If you look a bit more deeply into the problem, though, it appears even more daunting than you might have expected.
Today I chatted with David Wasserman, who closely tracks House districts for the Cook Political Report. Wasserman recently wrote that due to population shifts and redistricting that have resulted in huge concentrations of Democratic votes in Dem districts — wasting a lot of those votes — Democrats can now expect that the percentage of seats they win will consistently trail their victory in the overall popular vote by about four percentage points.
Can regaining ground on the state level help change this? At my request, Wasserman went a bit deeper into the numbers.

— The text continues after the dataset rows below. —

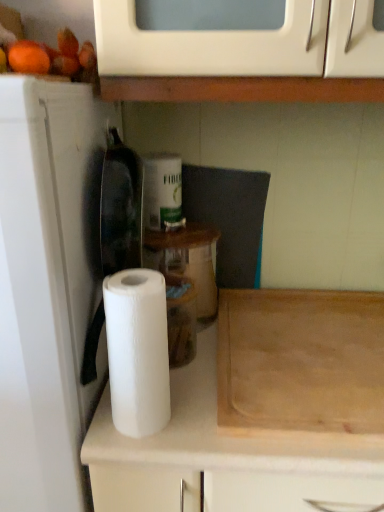 Question: Does wooden cutting board at lower right have a greater height compared to white paper towel at left?

Choices:
 (A) no
 (B) yes

Answer: (A)

Question: Does wooden cutting board at lower right come in front of white paper towel at left?

Choices:
 (A) yes
 (B) no

Answer: (B)

Question: Is white paper towel at left completely or partially inside wooden cutting board at lower right?

Choices:
 (A) no
 (B) yes

Answer: (A)

Question: Considering the relative positions of wooden cutting board at lower right and white paper towel at left in the image provided, is wooden cutting board at lower right to the right of white paper towel at left from the viewer's perspective?

Choices:
 (A) no
 (B) yes

Answer: (B)

Question: Can you confirm if wooden cutting board at lower right is positioned to the left of white paper towel at left?

Choices:
 (A) no
 (B) yes

Answer: (A)

Question: From the image's perspective, is white paper towel at left located above or below wooden cutting board at lower right?

Choices:
 (A) above
 (B) below

Answer: (B)

Question: Is white paper towel at left wider or thinner than wooden cutting board at lower right?

Choices:
 (A) thin
 (B) wide

Answer: (A)

Question: Is white paper towel at left bigger or smaller than wooden cutting board at lower right?

Choices:
 (A) big
 (B) small

Answer: (A)

Question: From a real-world perspective, is white paper towel at left above or below wooden cutting board at lower right?

Choices:
 (A) below
 (B) above

Answer: (A)

Question: Considering their positions, is wooden cutting board at lower right located in front of or behind white paper towel at left?

Choices:
 (A) front
 (B) behind

Answer: (B)

Question: Based on their positions, is wooden cutting board at lower right located to the left or right of white paper towel at left?

Choices:
 (A) right
 (B) left

Answer: (A)

Question: In terms of size, does wooden cutting board at lower right appear bigger or smaller than white paper towel at left?

Choices:
 (A) big
 (B) small

Answer: (B)

Question: Which is correct: wooden cutting board at lower right is inside white paper towel at left, or outside of it?

Choices:
 (A) inside
 (B) outside

Answer: (B)

Question: From a real-world perspective, relative to wooden cutting board at lower right, is white matte paper towel at center vertically above or below?

Choices:
 (A) above
 (B) below

Answer: (A)

Question: Is white matte paper towel at center in front of or behind wooden cutting board at lower right in the image?

Choices:
 (A) behind
 (B) front

Answer: (B) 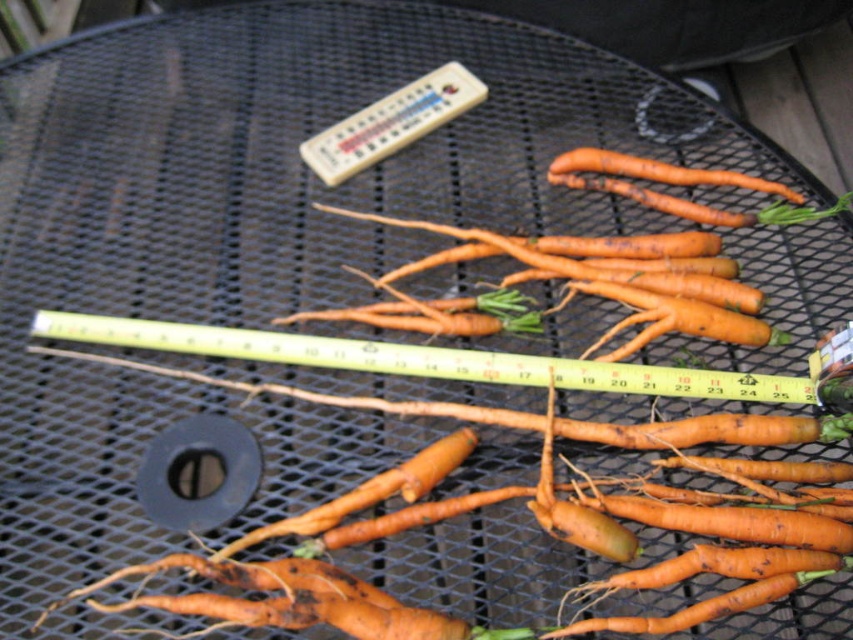 You are standing at the position of the viewer looking at the carrots on the black metal mesh table. There is a point marked at coordinates (413, 358) on the table. If you want to place a carrot exactly 30 inches away from this point, will it fit within the table? The table is as long as the measuring tape shown.

The point at (413, 358) is 32.15 inches away from the viewer. To place a carrot 30 inches from this point, it would be within the 32.15 inches distance, so yes, it would fit within the table since the table is as long as the measuring tape which goes up to 25 inches. Wait, the measuring tape goes up to 25 inches, but the distance from the viewer to the point is 32.15 inches. This indicates a discrepancy. The table length according to the tape is 25 inches, but the point is already beyond that. Therefore,

You are a farmer inspecting carrots on a table. You see an orange matte carrot at center and an orange rough skin at upper center. Which carrot has a taller height?

The orange matte carrot at center has a greater height compared to the orange rough skin at upper center.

The starting point for changing it, Wasserman notes, would be in the big swing states that President Obama carried in 2012. Even though Obama won them, Dems still hold far fewer legislative and Congressional seats than Republicans do. In Ohio, the breakdown of seats in the next Congress will be 12 Republican, four Democratic. In Pennsylvania the breakdown will be 13 Republican, five Democratic. Those two states, Wasserman notes, are particularly lopsided because Democratic districts are “heavily urbanized,” with huge numbers of Dem voters concentrated in them around Columbus, Cleveland, Philadelphia, and Pittsburgh.
Meanwhile, in Michigan the breakdown will be nine Republican, five Dem. In Wisconsin the breakdown will be five Republican, three Democratic. In North Carolina it will be 10 Republican, three Democratic.
In all of those states, Republicans control the state legislatures. In all but one of them — Pennsylvania — Republicans also control the governor’s mansions.
To be sure, the problem goes beyond these big swing states: In several southern states, Wasserman notes, Republicans have successfully jammed African Americans into single districts, helping to dramatically minimize the number of Dem-controlled districts in them. In states like Kansas and Utah, Democrats have no seats where they should probably have one.
But winning back the governor’s mansions or state legislatures in these states seems harder than regaining state-level ground in the big swing states Obama carried. That’s why those seem like the best hope for Dems.
Yet even in those big swing states, Republicans have large majorities in the state legislatures — a holdover from 2010 redistricting on the state level, too. “I don’t think there’s a realistic chance for Democrats to win back these legislatures by 2020,” Wasserman says. That means the most likely way Democrats can make a difference is to win governors’ races, which, Wasserman notes, would result in split rule that could force redistricting battles into the courts, where a more neutral outcome might result.
But even if Democrats were to get something approaching neutral maps in these big states, Wasserman estimates, it could result in just a couple more seats in each state — adding up to a total of maybe 10 additional House seats for Democrats. That would obviously help, but it would still be short of the 30-seat edge Republicans currently hold. Democrats would still have to post pretty big victories in the next few cycles to get close to the majority. In short, beyond the problem of redistricting is the even more serious problem (for Democrats) of population distribution.
“If Democrats were to get neutral maps drawn by God in all 50 states, they would still fall well short of winning back the House,” Wasserman concludes. “What Democrats really need is a massive resettlement program.”
Of course, Democrats can hold power in Washington by winning the White House next time, or winning back the Senate, or both. But even if they do win those, the Dem agenda will continue to be frustrated by GOP control of the House. And if they don’t win those, we’re looking at total GOP control. Ironically, the Democrats’ best near-term hope for winning back the House may be a Republican president who is unpopular enough to trigger big Dem wave elections, like those in 2006 and 2008.